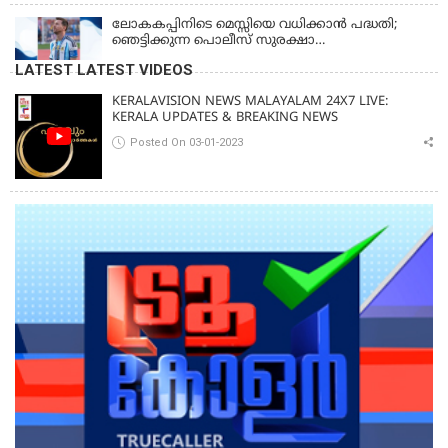
ആയങ്കി
ലോകകപ്പിനിടെ മെസ്സിയെ വധിക്കാൻ പദ്ധതി;
ഞെട്ടിക്കുന്ന പൊലീസ് സുരക്ഷാ
രേഖകള്‍;ആറായിരത്തിലധികം ഭീഷണി
LATEST LATEST VIDEOS
സന്ദേശങ്ങൾ ലഭിച്ചെന്ന് ഫ്രഞ്ച് റഫറി
KERALAVISION NEWS MALAYALAM 24X7 LIVE:
KERALA UPDATES & BREAKING NEWS
Posted On 03-01-2023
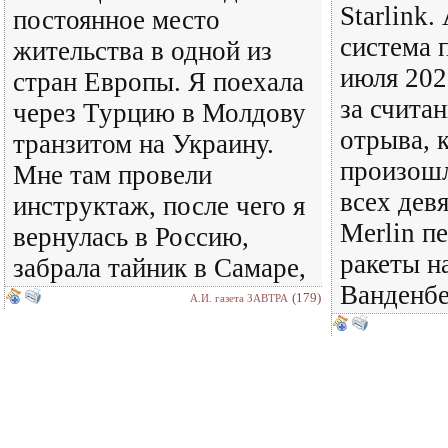
Starlink
постоянное место
система 
жительства в одной из
июля 202
стран Европы. Я поехала
за счита
через Турцию в Молдову
отрыва, 
транзитом на Украину.
произошл
Мне там провели
всех дев
инструктаж, после чего я
Merlin п
вернулась в Россию,
ракеты н
забрала тайник в Самаре,
Ванденбе
(179)
А.И. газета ЗАВТРА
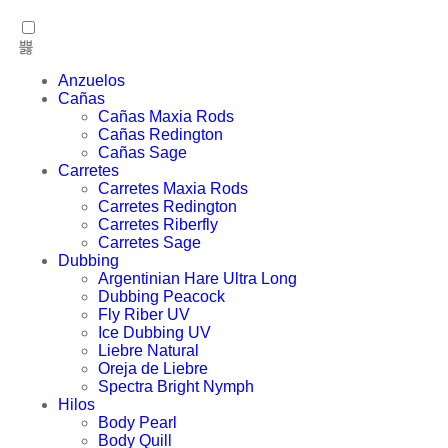
Anzuelos
Cañas
Cañas Maxia Rods
Cañas Redington
Cañas Sage
Carretes
Carretes Maxia Rods
Carretes Redington
Carretes Riberfly
Carretes Sage
Dubbing
Argentinian Hare Ultra Long
Dubbing Peacock
Fly Riber UV
Ice Dubbing UV
Liebre Natural
Oreja de Liebre
Spectra Bright Nymph
Hilos
Body Pearl
Body Quill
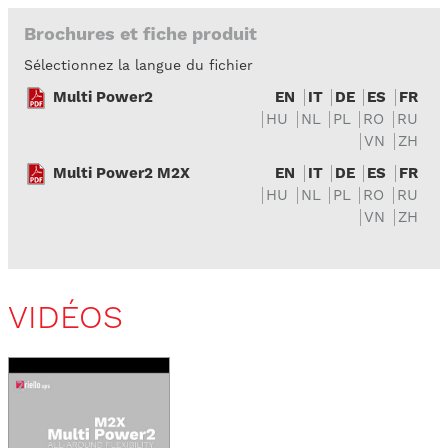
Brochures et fiche produit
Sélectionnez la langue du fichier
Multi Power2
EN
IT
DE
ES
FR
HU
NL
PL
RO
RU
VN
ZH
Multi Power2 M2X
EN
IT
DE
ES
FR
HU
NL
PL
RO
RU
VN
ZH
VIDÉOS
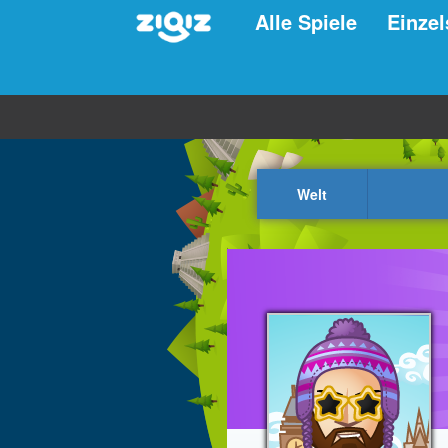
Alle Spiele
Einzel
Welt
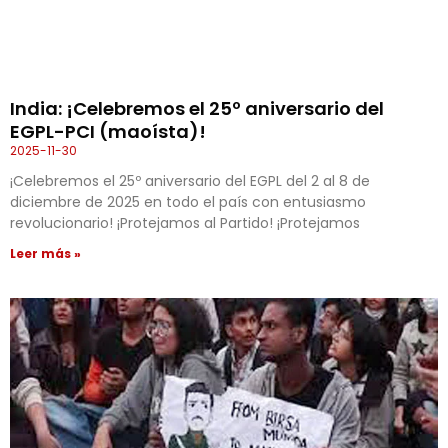
India: ¡Celebremos el 25º aniversario del
EGPL-PCI (maoísta)!
2025-11-30
¡Celebremos el 25º aniversario del EGPL del 2 al 8 de
diciembre de 2025 en todo el país con entusiasmo
revolucionario! ¡Protejamos al Partido! ¡Protejamos
Leer más »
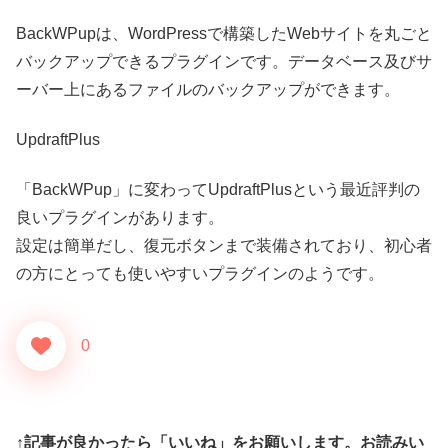
BackWPupは、WordPressで構築したWebサイトを丸ごと
バックアップできるプラグインです。データベース及びサ
ーバー上にあるファイルのバックアップができます。
UpdraftPlus
「BackWPup」に変わってUpdraftPlusという最近評判の
良いプラグインがあります。
設定は簡単だし、復元ボタンまで装備されており、初心者
の方にとっても使いやすいプラグインのようです。
0
↑記事が良かったら「いいね」をお願いします。お読みい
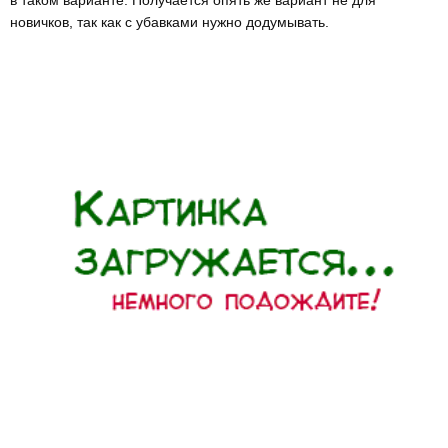
новичков, так как с убавками нужно додумывать.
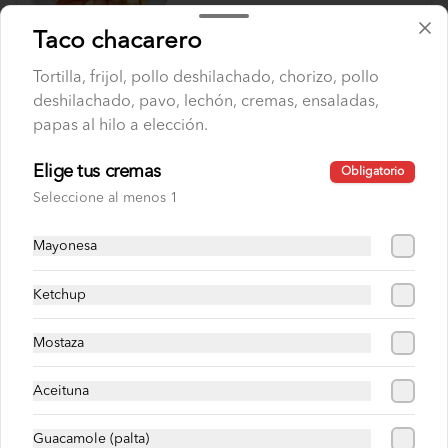
S/ 24.00
Taco chacarero
Tortilla, frijol, pollo deshilachado, chorizo, pollo
Sandwiches super especiales
deshilachado, pavo, lechón, cremas, ensaladas,
papas al hilo a elección.
Choripollo
Elige tus cremas
Obligatorio
Pan roseta o yema, chorizo, pollo 
Seleccione al menos 1
deshilachado, cremas , ensaladas, papas 
al hilo a elección.
Mayonesa
S/ 26.00
Ketchup
Chuleta con pollo
Mostaza
Pan roseta o yema, chuleta, pollo 
deshilachado, cremas , ensaladas, papas 
Aceituna
al hilo a elección.
Guacamole (palta)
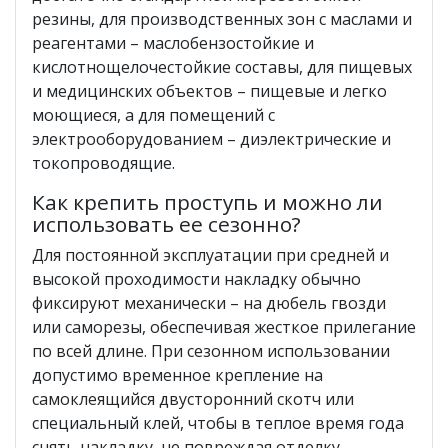
резины, для производственных зон с маслами и
реагентами – маслобензостойкие и
кислотнощелочестойкие составы, для пищевых
и медицинских объектов – пищевые и легко
моющиеся, а для помещений с
электрооборудованием – диэлектрические и
токопроводящие.
Как крепить проступь и можно ли
использовать ее сезонно?
Для постоянной эксплуатации при средней и
высокой проходимости накладку обычно
фиксируют механически – на дюбель гвозди
или саморезы, обеспечивая жесткое прилегание
по всей длине. При сезонном использовании
допустимо временное крепление на
самоклеящийся двусторонний скотч или
специальный клей, чтобы в теплое время года
снять накладку, не повреждая отделку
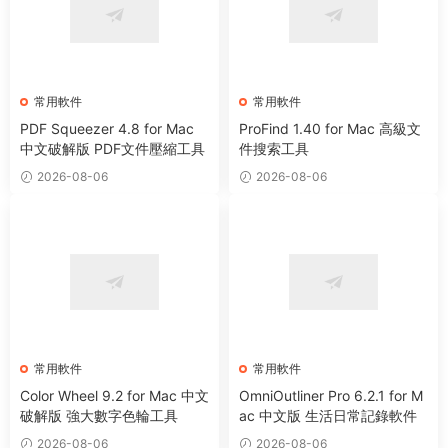
常用軟件
常用軟件
PDF Squeezer 4.8 for Mac
ProFind 1.40 for Mac 高級文
中文破解版 PDF文件壓縮工具
件搜索工具
2026-08-06
2026-08-06
常用軟件
常用軟件
Color Wheel 9.2 for Mac 中文
OmniOutliner Pro 6.2.1 for M
破解版 強大數字色輪工具
ac 中文版 生活日常記錄軟件
2026-08-06
2026-08-06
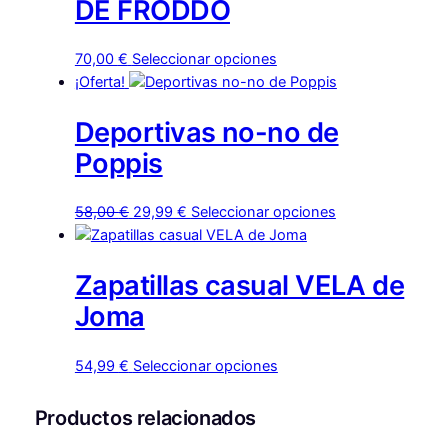
DE FRODDO
Este
70,00
€
Seleccionar opciones
producto
¡Oferta!
tiene
Deportivas no-no de
múltiples
variantes.
Poppis
Las
opciones
El
El
Este
58,00
€
29,99
€
Seleccionar opciones
se
precio
precio
producto
pueden
original
actual
tiene
elegir
Zapatillas casual VELA de
era:
es:
múltiples
en
58,00 €.
29,99 €.
variantes.
Joma
la
Las
página
opciones
de
Este
54,99
€
Seleccionar opciones
se
producto
producto
pueden
tiene
Productos relacionados
elegir
múltiples
en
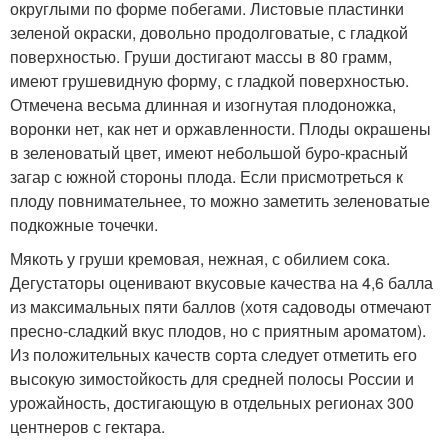
округлыми по форме побегами. Листовые пластинки
зеленой окраски, довольно продолговатые, с гладкой
поверхностью. Груши достигают массы в 80 грамм,
имеют грушевидную форму, с гладкой поверхностью.
Отмечена весьма длинная и изогнутая плодоножка,
воронки нет, как нет и оржавленности. Плоды окрашены
в зеленоватый цвет, имеют небольшой буро-красный
загар с южной стороны плода. Если присмотреться к
плоду повнимательнее, то можно заметить зеленоватые
подкожные точечки.
Мякоть у груши кремовая, нежная, с обилием сока.
Дегустаторы оценивают вкусовые качества на 4,6 балла
из максимальных пяти баллов (хотя садоводы отмечают
пресно-сладкий вкус плодов, но с приятным ароматом).
Из положительных качеств сорта следует отметить его
высокую зимостойкость для средней полосы России и
урожайность, достигающую в отдельных регионах 300
центнеров с гектара.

*Problem description*. All of the data above should be printed again exactly, though none of the pictures belong in the copy.

*Reply*.
ആയങ്കി
ലോകകപ്പിനിടെ മെസ്സിയെ വധിക്കാൻ പദ്ധതി;
ഞെട്ടിക്കുന്ന പൊലീസ് സുരക്ഷാ
രേഖകള്‍;ആറായിരത്തിലധികം ഭീഷണി
LATEST LATEST VIDEOS
സന്ദേശങ്ങൾ ലഭിച്ചെന്ന് ഫ്രഞ്ച് റഫറി
KERALAVISION NEWS MALAYALAM 24X7 LIVE:
KERALA UPDATES & BREAKING NEWS
Posted On 03-01-2023
Starlink
постоянное место
система 
жительства в одной из
июля 202
стран Европы. Я поехала
за счита
через Турцию в Молдову
отрыва, 
транзитом на Украину.
произошл
Мне там провели
всех дев
инструктаж, после чего я
Merlin п
вернулась в Россию,
ракеты н
забрала тайник в Самаре,
Ванденбе
(179)
А.И. газета ЗАВТРА
Anzuelos
Cañas
Cañas Maxia Rods
Cañas Redington
Cañas Sage
Carretes
Carretes Maxia Rods
Carretes Redington
Carretes Riberfly
Carretes Sage
Dubbing
Argentinian Hare Ultra Long
Dubbing Peacock
Fly Riber UV
Ice Dubbing UV
Liebre Natural
Oreja de Liebre
Spectra Bright Nymph
Hilos
Body Pearl
Body Quill
Brochures et fiche produit
Sélectionnez la langue du fichier
Multi Power2
EN
IT
DE
ES
FR
HU
NL
PL
RO
RU
VN
ZH
Multi Power2 M2X
EN
IT
DE
ES
FR
HU
NL
PL
RO
RU
VN
ZH
VIDÉOS
Alle Spiele
Einzel
Welt
India: ¡Celebremos el 25º aniversario del
EGPL-PCI (maoísta)!
2025-11-30
¡Celebremos el 25º aniversario del EGPL del 2 al 8 de
diciembre de 2025 en todo el país con entusiasmo
revolucionario! ¡Protejamos al Partido! ¡Protejamos
Leer más »
BackWPupは、WordPressで構築したWebサイトを丸ごと
バックアップできるプラグインです。データベース及びサ
ーバー上にあるファイルのバックアップができます。
UpdraftPlus
「BackWPup」に変わってUpdraftPlusという最近評判の
良いプラグインがあります。
設定は簡単だし、復元ボタンまで装備されており、初心者
の方にとっても使いやすいプラグインのようです。
0
↑記事が良かったら「いいね」をお願いします。お読みい
новичков, так как с убавками нужно додумывать.
S/ 24.00
Taco chacarero
Tortilla, frijol, pollo deshilachado, chorizo, pollo
Sandwiches super especiales
deshilachado, pavo, lechón, cremas, ensaladas,
papas al hilo a elección.
Choripollo
Elige tus cremas
Obligatorio
Pan roseta o yema, chorizo, pollo 
Seleccione al menos 1
deshilachado, cremas , ensaladas, papas 
al hilo a elección.
Mayonesa
S/ 26.00
Ketchup
Chuleta con pollo
Mostaza
Pan roseta o yema, chuleta, pollo 
deshilachado, cremas , ensaladas, papas 
Aceituna
al hilo a elección.
Guacamole (palta)
резины, для производственных зон с маслами и
реагентами – маслобензостойкие и
кислотнощелочестойкие составы, для пищевых
и медицинских объектов – пищевые и легко
моющиеся, а для помещений с
электрооборудованием – диэлектрические и
токопроводящие.
Как крепить проступь и можно ли
использовать ее сезонно?
Для постоянной эксплуатации при средней и
высокой проходимости накладку обычно
фиксируют механически – на дюбель гвозди
или саморезы, обеспечивая жесткое прилегание
по всей длине. При сезонном использовании
допустимо временное крепление на
самоклеящийся двусторонний скотч или
специальный клей, чтобы в теплое время года
снять накладку, не повреждая отделку
常用軟件
常用軟件
PDF Squeezer 4.8 for Mac
ProFind 1.40 for Mac 高級文
中文破解版 PDF文件壓縮工具
件搜索工具
2026-08-06
2026-08-06
常用軟件
常用軟件
Color Wheel 9.2 for Mac 中文
OmniOutliner Pro 6.2.1 for M
破解版 強大數字色輪工具
ac 中文版 生活日常記錄軟件
2026-08-06
2026-08-06
DE FRODDO
Este
70,00
€
Seleccionar opciones
producto
¡Oferta!
tiene
Deportivas no-no de
múltiples
variantes.
Poppis
Las
opciones
El
El
Este
58,00
€
29,99
€
Seleccionar opciones
se
precio
precio
producto
pueden
original
actual
tiene
elegir
Zapatillas casual VELA de
era:
es:
múltiples
en
58,00 €.
29,99 €.
variantes.
Joma
la
Las
página
opciones
de
Este
54,99
€
Seleccionar opciones
se
producto
producto
pueden
tiene
Productos relacionados
elegir
múltiples
en
округлыми по форме побегами. Листовые пластинки
зеленой окраски, довольно продолговатые, с гладкой
поверхностью. Груши достигают массы в 80 грамм,
имеют грушевидную форму, с гладкой поверхностью.
Отмечена весьма длинная и изогнутая плодоножка,
воронки нет, как нет и оржавленности. Плоды окрашены
в зеленоватый цвет, имеют небольшой буро-красный
загар с южной стороны плода. Если присмотреться к
плоду повнимательнее, то можно заметить зеленоватые
подкожные точечки.
Мякоть у груши кремовая, нежная, с обилием сока.
Дегустаторы оценивают вкусовые качества на 4,6 балла
из максимальных пяти баллов (хотя садоводы отмечают
пресно-сладкий вкус плодов, но с приятным ароматом).
Из положительных качеств сорта следует отметить его
высокую зимостойкость для средней полосы России и
урожайность, достигающую в отдельных регионах 300
центнеров с гектара.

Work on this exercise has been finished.